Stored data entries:
____

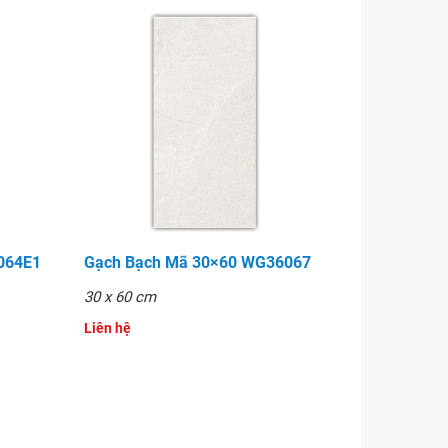
6064E1
Gạch Bạch Mã 30×60 WG36067
30 x 60 cm
Liên hệ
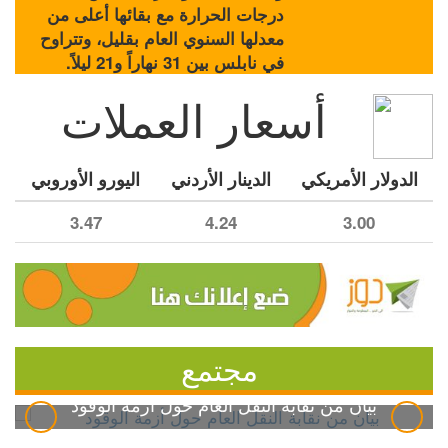
درجات الحرارة مع بقائها أعلى من
معدلها السنوي العام بقليل، وتتراوح
في نابلس بين 31 نهاراً و21 ليلاً.
أسعار العملات
الدولار الأمريكي
الدينار الأردني
اليورو الأوروبي
3.47
4.24
3.00
مجتمع
بيان من نقابة النقل العام حول أزمة الوقود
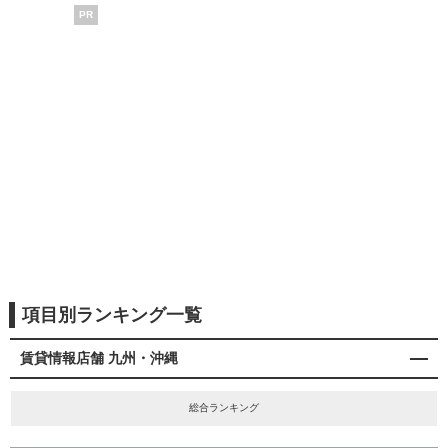
PR
項目別ランキング一覧
賃貸情報店舗 九州・沖縄
総合ランキング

____

-- Problem statement --
In the records, find every line that has the string "العام" and copy it.

-- Your solution --
معدلها السنوي العام بقليل، وتتراوح
بيان من نقابة النقل العام حول أزمة الوقود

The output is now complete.